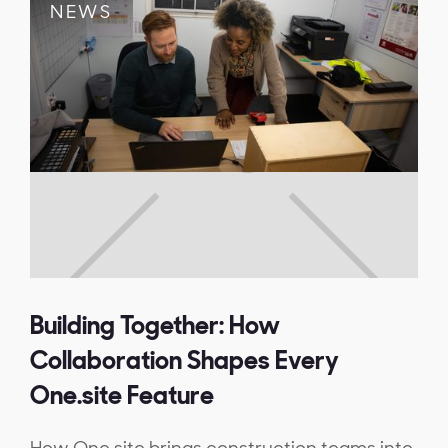
NEWS
Building Together: How
Collaboration Shapes Every
One.site Feature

__WHAT IS NEEDED__: The whole listing above must be duplicated word for word, apart from its pictures.

__RESPONSE AREA__:
NEWS
Building Together: How
Collaboration Shapes Every
One.site Feature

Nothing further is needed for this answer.